WHAT TO DO: Only the text of the entries below should be returned, exactly as given, without pictures.

== Segment start ==

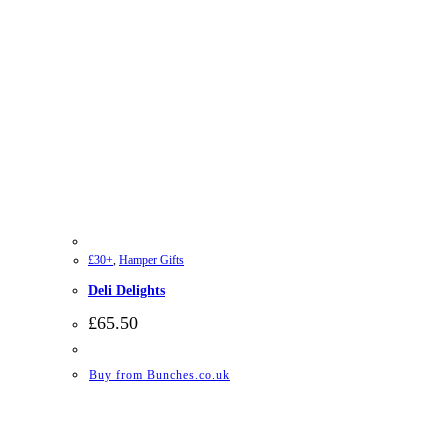
£30+
,
Hamper Gifts
Deli Delights
£
65.50
Buy from Bunches.co.uk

== Segment end ==

RESULT:
£30+
,
Hamper Gifts
Deli Delights
£
65.50
Buy from Bunches.co.uk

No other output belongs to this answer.